--- What to produce ---
A complete answer lists every line of the entries below where the string "enciende" appears.

Stored data entries

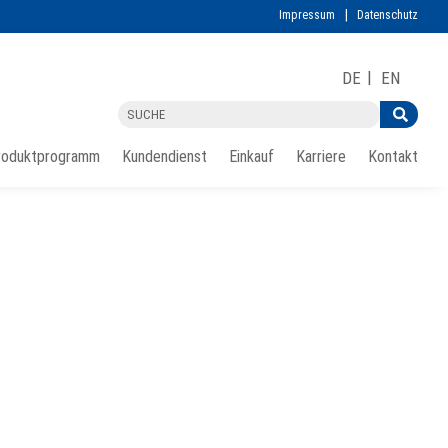
Impressum
Datenschutz
DE
EN
roduktprogramm
Kundendienst
Einkauf
Karriere
Kontakt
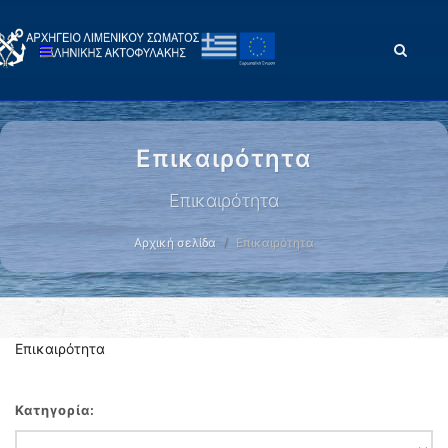
Επικαιρότητα
Επικαιρότητα
Αρχική σελίδα
Επικαιρότητα
Επικαιρότητα
Κατηγορία:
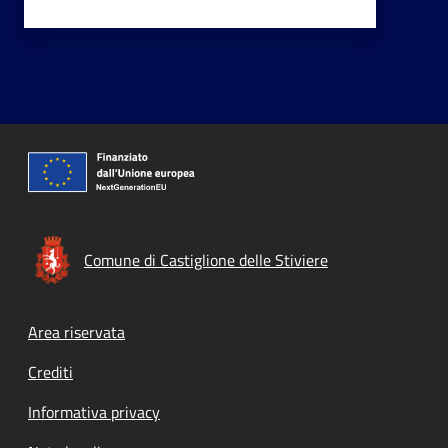
Comune di Castiglione delle Stiviere
Footer menu
Area riservata
Crediti
Informativa privacy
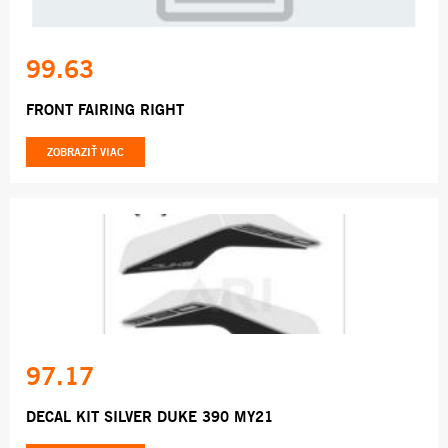
99.63
FRONT FAIRING RIGHT
ZOBRAZIŤ VIAC
97.17
DECAL KIT SILVER DUKE 390 MY21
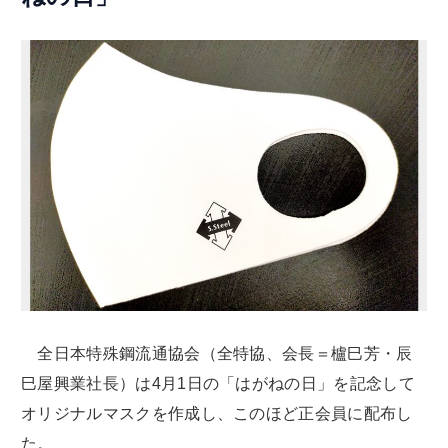
全日本特殊鋼流通協会（全特協、会長＝櫨巳芳・辰
巳屋興業社長）は4月1日の「はがねの日」を記念して
オリジナルマスクを作成し、このほど正会員に配布し
た。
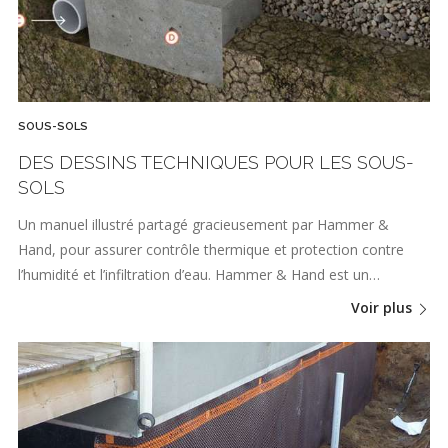
SOUS-SOLS
DES DESSINS TECHNIQUES POUR LES SOUS-
SOLS
Un manuel illustré partagé gracieusement par Hammer &
Hand, pour assurer contrôle thermique et protection contre
l’humidité et l’infiltration d’eau. Hammer & Hand est un…
Voir plus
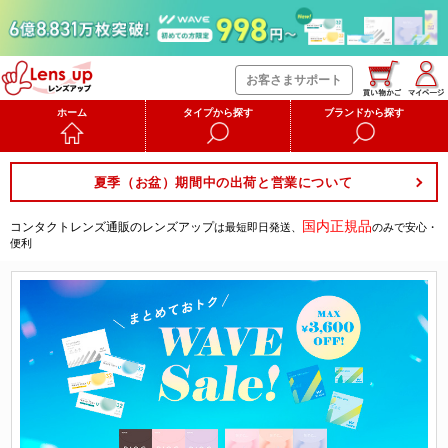
お客さまサポート
ホーム
タイプから探す
ブランドから探す
夏季（お盆）期間中の出荷と営業について
国内正規品
コンタクトレンズ通販のレンズアップ
は最短即日発送、
のみで安心・
便利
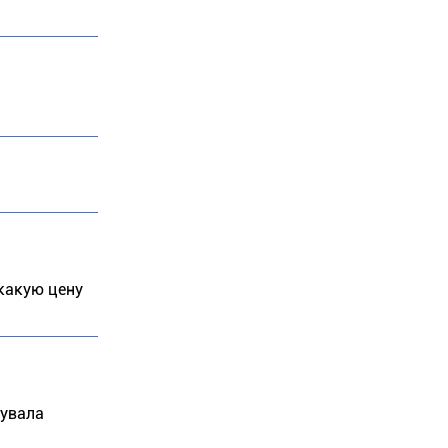
 какую цену
нувала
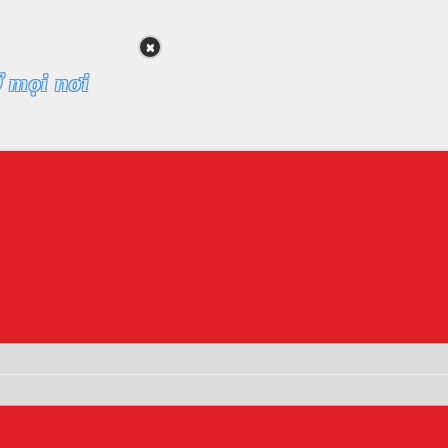
Ở mọi nơi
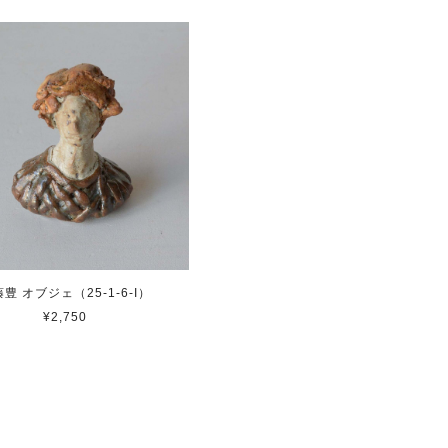
豊 オブジェ（25-1-6-I）
¥2,750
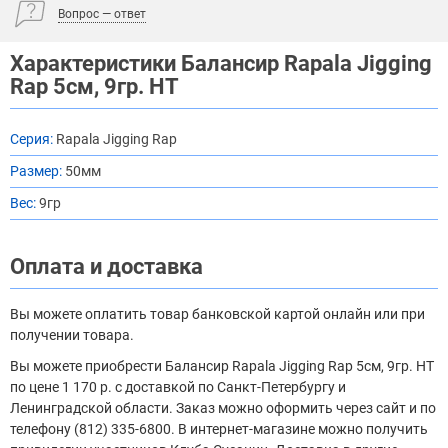
Вопрос — ответ
Характеристики Балансир Rapala Jigging
Rap 5см, 9гр. HT
Серия:
Rapala Jigging Rap
Размер:
50мм
Вес:
9гр
Оплата и доставка
Вы можете оплатить товар банковской картой онлайн или при
получении товара.
Вы можете приобрести Балансир Rapala Jigging Rap 5см, 9гр. HT
по цене 1 170 р. с доставкой по Санкт-Петербургу и
Ленинградской области. Заказ можно оформить через сайт и по
телефону (812) 335-6800. В интернет-магазине можно получить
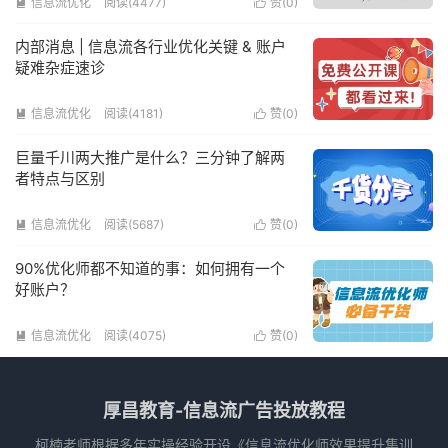
信息流优化
阅读(4477)
赞(
0
)


内部消息 | 信息流各行业优化关键 & 账户
疑难杂症速诊
信息流优化
阅读(4181)
赞(
0
)


巨量千川两大推广是什么？三分钟了解两
者特点与区别
信息流优化
阅读(5687)
赞(
0
)


90%优化师都不知道的事：如何拥有一个
好账户？
信息流优化
阅读(4075)
赞(
0
)


厚昌教育-信息流广告投放教程
柯楠老师根据多年实操经验开设《信息流优化师效果提升集训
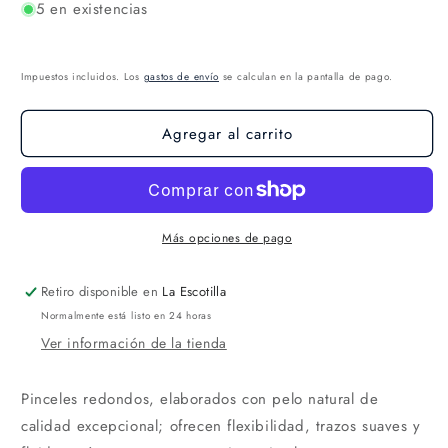
5 en existencias
Impuestos incluidos. Los
gastos de envío
se calculan en la pantalla de pago.
Agregar al carrito
Más opciones de pago
Retiro disponible en
La Escotilla
Normalmente está listo en 24 horas
Ver información de la tienda
Pinceles redondos, elaborados con pelo natural de
calidad excepcional; ofrecen flexibilidad, trazos suaves y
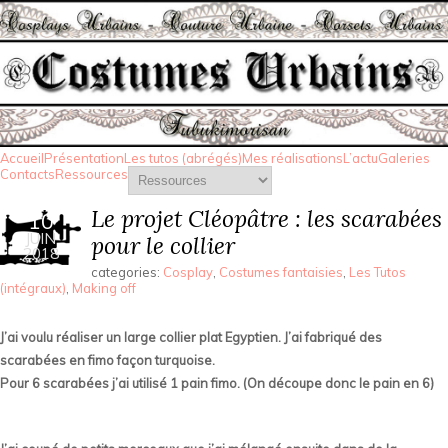
Accueil
Présentation
Les tutos (abrégés)
Mes réalisations
L’actu
Galeries
Contacts
Ressources
Le projet Cléopâtre : les scarabées
10
JUIN
pour le collier
2018
categories:
Cosplay
,
Costumes fantaisies
,
Les Tutos
(intégraux)
,
Making off
J’ai voulu réaliser un large collier plat Egyptien. J’ai fabriqué des
scarabées en fimo façon turquoise.
Pour 6 scarabées j’ai utilisé 1 pain fimo. (On découpe donc le pain en 6)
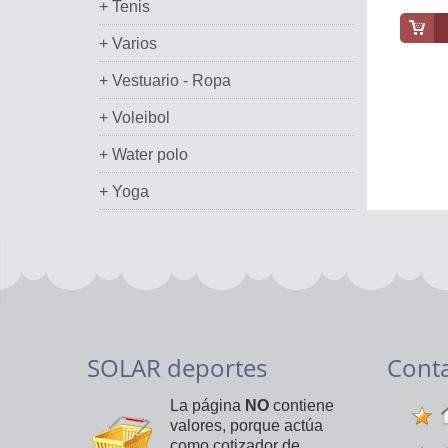
+ Tenis
+ Varios
+ Vestuario - Ropa
+ Voleibol
+ Water polo
+ Yoga
SOLAR deportes
Cont
La página
NO
contiene
valores, porque actúa
como cotizador de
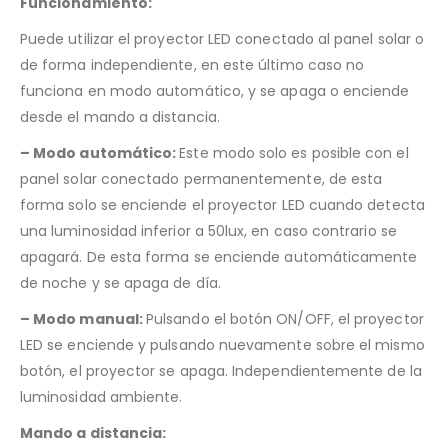
Funcionamiento:
Puede utilizar el proyector LED conectado al panel solar o
de forma independiente, en este último caso no
funciona en modo automático, y se apaga o enciende
desde el mando a distancia.
– Modo automático:
Este modo solo es posible con el
panel solar conectado permanentemente, de esta
forma solo se enciende el proyector LED cuando detecta
una luminosidad inferior a 50lux, en caso contrario se
apagará. De esta forma se enciende automáticamente
de noche y se apaga de día.
– Modo manual:
Pulsando el botón ON/OFF, el proyector
LED se enciende y pulsando nuevamente sobre el mismo
botón, el proyector se apaga. Independientemente de la
luminosidad ambiente.
Mando a distancia:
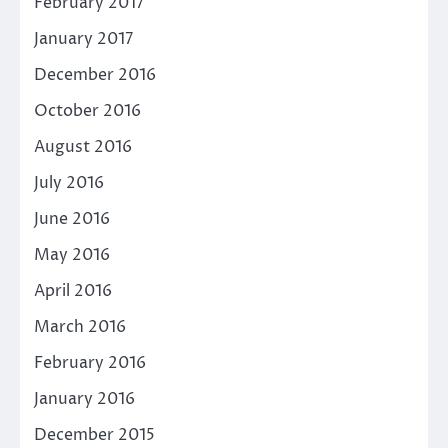
February 2017
January 2017
December 2016
October 2016
August 2016
July 2016
June 2016
May 2016
April 2016
March 2016
February 2016
January 2016
December 2015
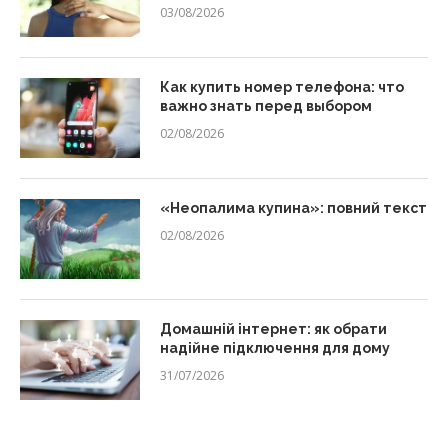
03/08/2026
Как купить номер телефона: что
важно знать перед выбором
02/08/2026
«Неопалима купина»: повний текст
02/08/2026
Домашній інтернет: як обрати
надійне підключення для дому
31/07/2026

--- Task output ---
funciona en modo automático, y se apaga o enciende
forma solo se enciende el proyector LED cuando detecta
apagará. De esta forma se enciende automáticamente
LED se enciende y pulsando nuevamente sobre el mismo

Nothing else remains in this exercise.